The notation used is as follows: $x_j^l$ represents the convolutional kernel at position $\left(i,j\right)$ in layer l, $x_i^{l-1}$ represents the feature map of the $\left(i-1\right)$th layer, $b_j^l$ represents the bias, and f denotes the activation function. The Convolutional kernel, typically smaller than the input data, performs convolutional calculations on a subset of nodes within the input data known as the “receptive field”. This strategy enables the effective extraction of local features from the input data, leading to improved accuracy. Moreover, the convolutional kernel can slide across all positions of the input data, with shared weights during each convolutional operation. This weight sharing mechanism reduces the number of parameters in the network, enhancing the scalability of the network model.

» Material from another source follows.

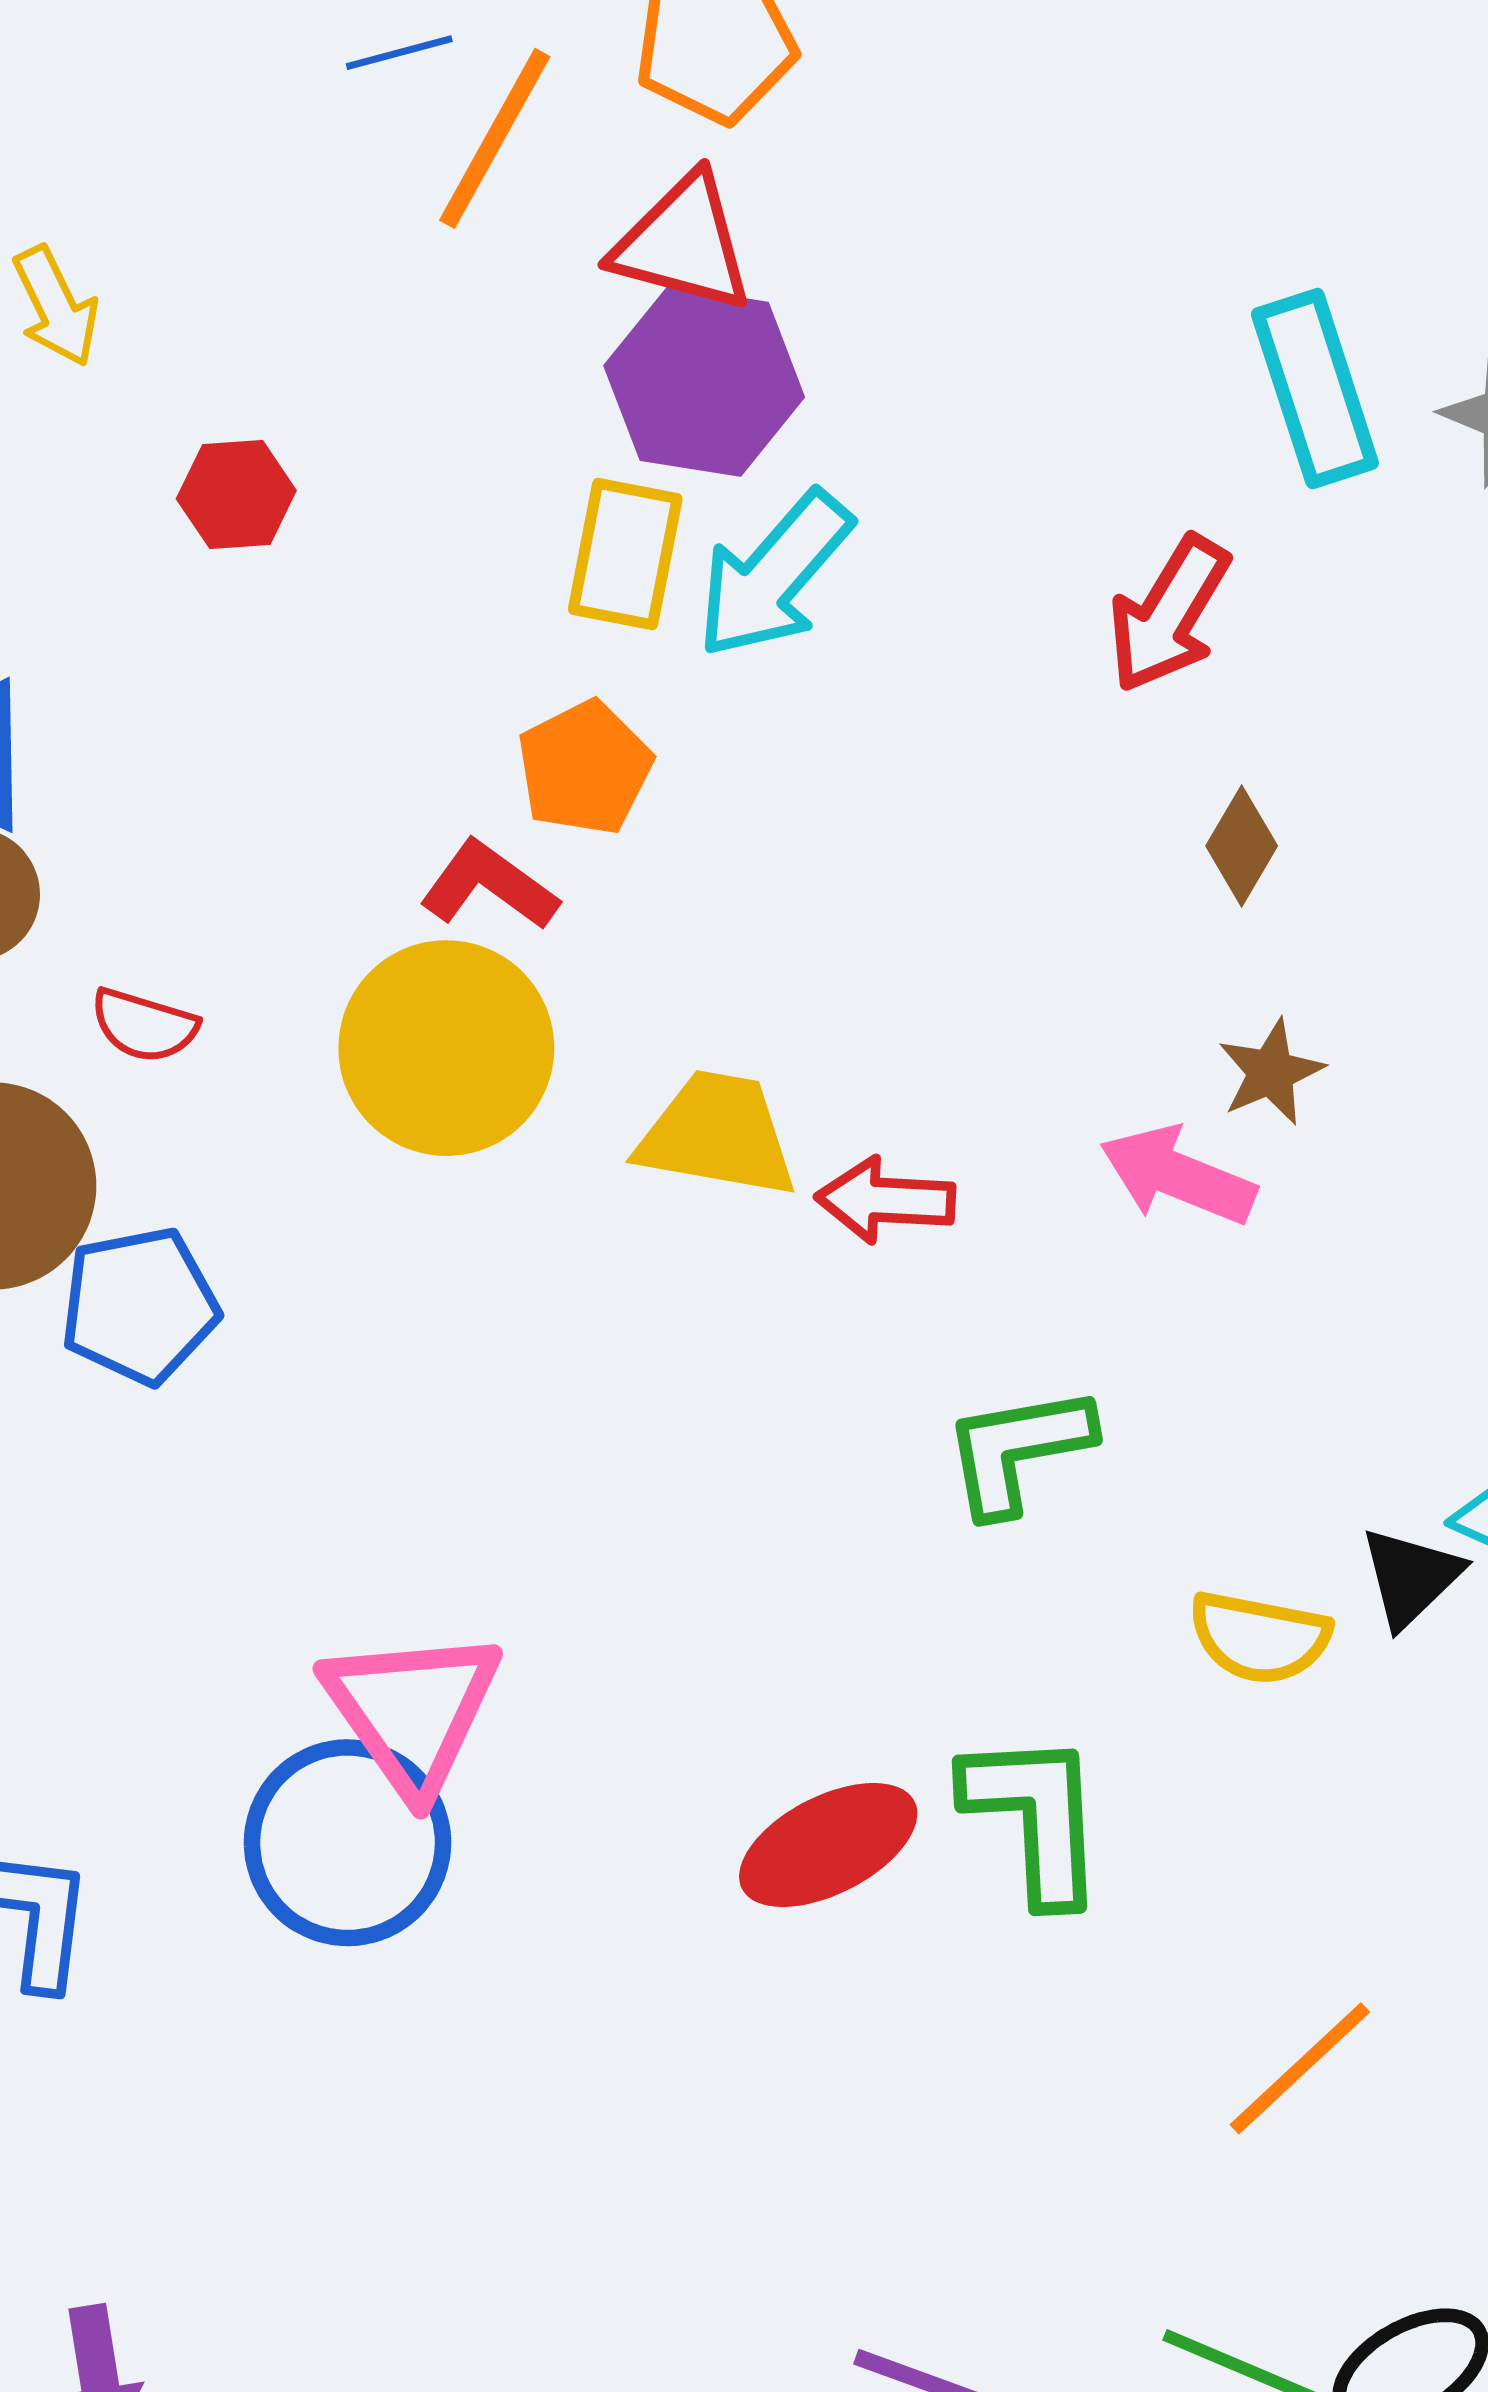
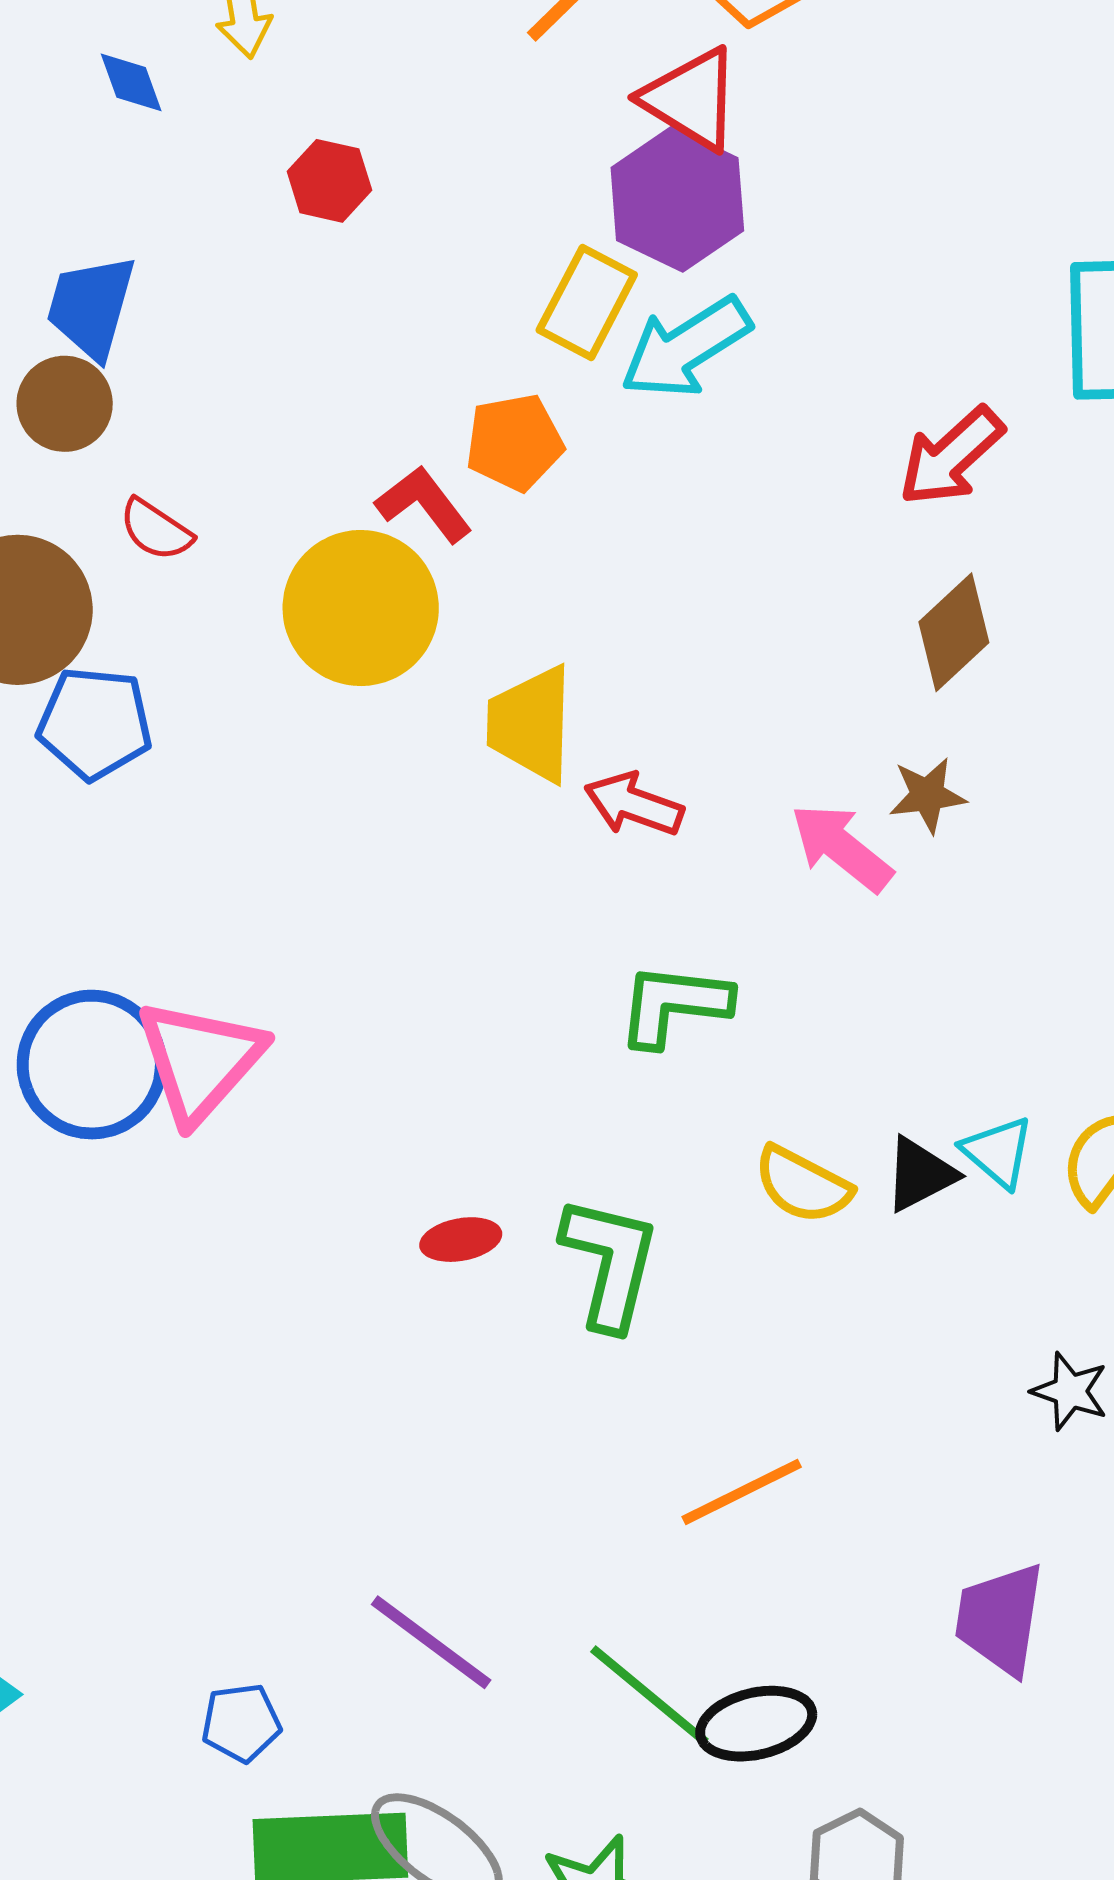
brown diamond: (1242, 846) -> (954, 632), size x1.4
yellow trapezoid: (717, 1135) -> (531, 724), turned -115
blue circle: (348, 1843) -> (92, 1065), moved
red ellipse: (828, 1845) -> (461, 1240), size x0.6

Convolutional kernels have been widely demonstrated as effective feature extraction tools in handling sequence data. Due to the presence of specific local patterns and structures within ncRNA sequences, we believe that convolutional kernels excel at capturing these local features, which is crucial for classification tasks. Moreover, convolutional kernels possess learnable parameters that can adaptively capture features of varying scales and patterns, a particularly crucial aspect when dealing with different families of ncRNA.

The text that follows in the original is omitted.